A sea of red, a vocalized tsunami, an undulating mass, and the assertion that God is, indeed, in the house. That’s what I get each year when I’m lucky enough to attend the Atlanta Symphony’s Gospel Christmas Concert.
Although the orchestra gets first billing, make no mistake about who owns the night.
The Atlanta Gospel Choir is made up of about a hundred folks who can certainly belt out a tune, but it’s more than that. The term gestalt keeps coming to my mind as I consider the sum of all those very human parts. The great majority of the members are African American, with just a few pasty faces punctuating the throng. I’ve wondered just how talented a Caucasian has to be to infiltrate a group of dynamic singers who’ve undoubtedly been experiencing the mightiness of God’s Own Personal Music in their churches since they arrived that first Sunday as little babies tucked into their mothers' necks.

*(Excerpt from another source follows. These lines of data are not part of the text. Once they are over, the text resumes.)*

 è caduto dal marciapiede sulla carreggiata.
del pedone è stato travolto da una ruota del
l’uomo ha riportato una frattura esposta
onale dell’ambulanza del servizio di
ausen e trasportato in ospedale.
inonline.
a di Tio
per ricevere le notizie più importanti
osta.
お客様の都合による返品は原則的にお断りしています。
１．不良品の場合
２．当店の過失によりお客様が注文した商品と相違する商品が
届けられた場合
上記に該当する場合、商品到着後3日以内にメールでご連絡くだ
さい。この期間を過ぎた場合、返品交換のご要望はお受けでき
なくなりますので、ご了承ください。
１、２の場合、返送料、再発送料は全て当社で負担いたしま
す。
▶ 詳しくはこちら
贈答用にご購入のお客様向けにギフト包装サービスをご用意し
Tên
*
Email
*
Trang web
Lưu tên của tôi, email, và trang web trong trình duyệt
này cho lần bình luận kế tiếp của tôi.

The city of Atlanta has a vast and powerful Black population, and why wouldn’t it, with its history and its strong connection to Dr. King. It’s long been a place where African Americans have come because they believe they can find a good and safe place for themselves and their families, a place they can call home. And that home has often revolved around church - and church means music.

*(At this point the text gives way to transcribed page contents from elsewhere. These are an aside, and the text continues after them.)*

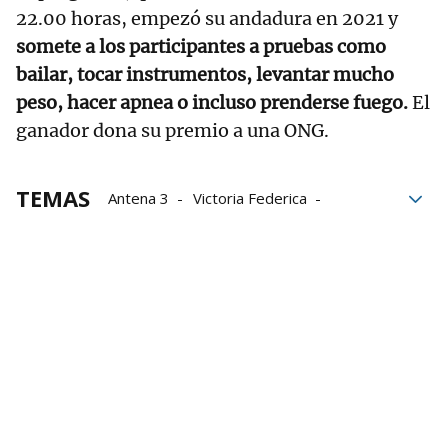
22.00 horas, empezó su andadura en 2021 y
somete a los participantes a pruebas como
bailar, tocar instrumentos, levantar mucho
peso, hacer apnea o incluso prenderse fuego.
El
ganador dona su premio a una ONG.
TEMAS
Antena 3
Victoria Federica
Pablo Motos
Programa
Grupo Noticias
Infanta Elena
Hija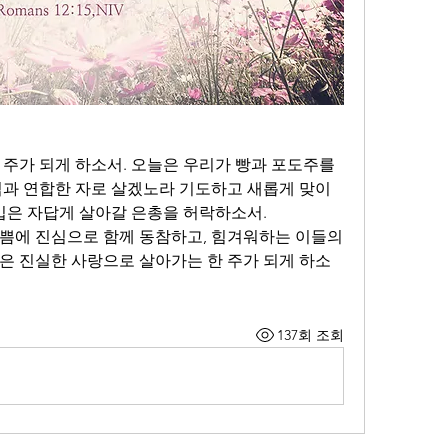
주가 되게 하소서. 오늘은 우리가 빵과 포도주를 
님과 연합한 자로 살겠노라 기도하고 새롭게 맞이
 입은 자답게 살아갈 은총을 허락하소서.
쁨에 진심으로 함께 동참하고, 힘겨워하는 이들의 
은 진실한 사랑으로 살아가는 한 주가 되게 하소
137회 조회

Now, keep in mind that I'm the pastiest of pasty faces and I'm certainly not in the choir. In addition, I'm pretty sure some of my black friends will tell me I'm being simplistic here and that not all African Americans are church-going choir members.
I know that, but this is my story so I get to say it the way I see it. And the way I see it is that the sum of those singing parts in the Atlanta Gospel Choir is certainly greater than what it would appear to be at first glance. Those people perform not only with superb talent and abundant energy, but also with an assuredness that could come only from some kind of big old belief in something even more important and lasting than standing up, en masse, and singing along with the Atlanta Symphony.
And being enveloped in that belief and that authority for a couple of hours each December makes me want to believe too.